Pellets are slowly becoming a more popular 3D printing material, but there is one surprising reason this is so.
Typical 3D printers use filament, resin or powder as input materials, but in some cases pellets are used instead of filament.
This change must be by design, as the mechanisms used for extruding from pellets are quite different than from filament. Filament is essentially a packaging of pellets that is optimal for the simplified filament extruders of today.
Filament is desirable because it provides a means for precise control of the amount of material extruded: a stepper motor can, with each step, push a specific amount of material to the hot end. In pellet scenarios the heated material is more like a viscous fluid, leading to a more difficult problem in pushing precision amounts to the hot end.
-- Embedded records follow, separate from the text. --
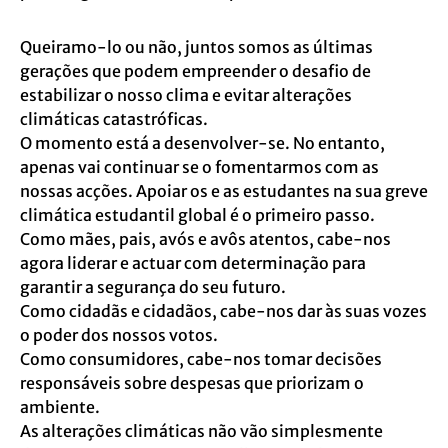
Queiramo-lo ou não, juntos somos as últimas
gerações que podem empreender o desafio de
estabilizar o nosso clima e evitar alterações
climáticas catastróficas.
O momento está a desenvolver-se. No entanto,
apenas vai continuar se o fomentarmos com as
nossas acções. Apoiar os e as estudantes na sua greve
climática estudantil global é o primeiro passo.
Como mães, pais, avós e avôs atentos, cabe-nos
agora liderar e actuar com determinação para
garantir a segurança do seu futuro.
Como cidadãs e cidadãos, cabe-nos dar às suas vozes
o poder dos nossos votos.
Como consumidores, cabe-nos tomar decisões
responsáveis sobre despesas que priorizam o
ambiente.
As alterações climáticas não vão simplesmente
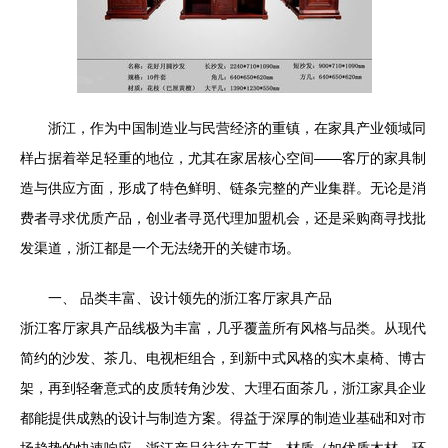
浙江，作为中国制造业与民营经济的重镇，在家具产业领域同
样占据着举足轻重的地位，尤其在家居核心空间——客厅的家具制
造与供应方面，形成了特色鲜明、链条完整的产业集群。无论是消
费者寻求优质产品，创业者寻觅代理加盟机会，还是采购商寻找批
发渠道，浙江都是一个无法绕开的关键市场。
一、 品类丰富、设计领先的浙江客厅家具产品
浙江客厅家具产品线极为丰富，几乎覆盖所有风格与品类。从现代
简约的沙发、茶几、电视柜组合，到新中式风格的实木桌椅、博古
架，再到轻奢意式的皮质转角沙发、大理石面茶几，浙江家具企业
都能提供成熟的设计与制造方案。得益于深厚的制造业基础和对市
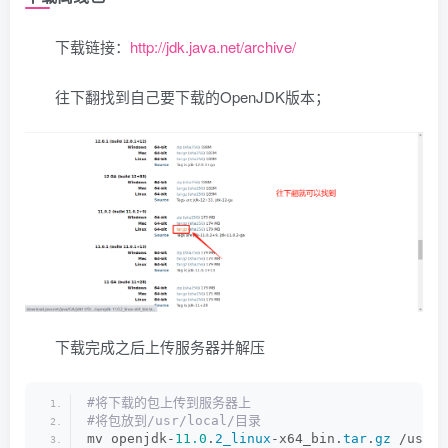
下载链接：
http://jdk.java.net/archive/
往下翻找到自己要下载的OpenJDK版本；
下载完成之后上传服务器并解压
#将下载的包上传到服务器上
#将包放到/usr/local/目录
mv openjdk-
11.0
.
2_linux
-x64_bin.
tar
.
gz
 /usr/l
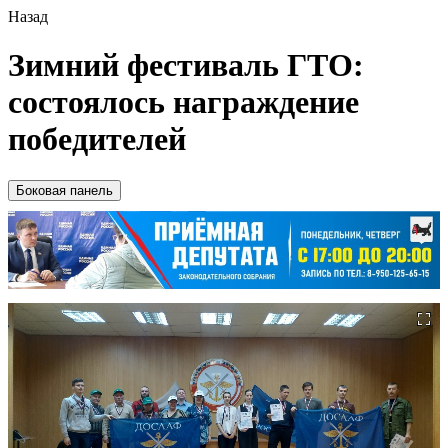
Назад
Зимний фестиваль ГТО:
состоялось награждение
победителей
Боковая панель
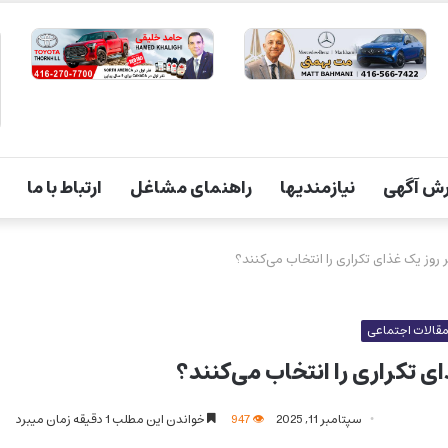
ش آگهی
نیازمندیها
راهنمای مشاغل
ارتباط با ما
 روز یک غذای تکراری را انتخاب می‌کنند؟
قالات اجتماعی
ی تکراری را انتخاب می‌کنند؟
سپتامبر 11, 2025
947
خواندن این مطلب 1 دقیقه زمان میبرد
But filament has several disadvantages, including cost: it is literally made from filaments. Pellets (and often a colorant) are poured in a hopper, heated and carefully extruded to form the filament, which is received on a large take-up spool. This process creates the filament, but also adds cost. Typically the cost per weight of filament could be as much as 10X because of this transformation.
This cost advantage attracts those 3D printer operators who perform a lot of printing and thus use a lot of filament. However, pellet extruders are hard to find.
One place they are found occasionally is in the large-format 3D printers. This niche market within 3D printing addresses industries that require large prototypes, sometimes up to or even exceeding a meter on a side.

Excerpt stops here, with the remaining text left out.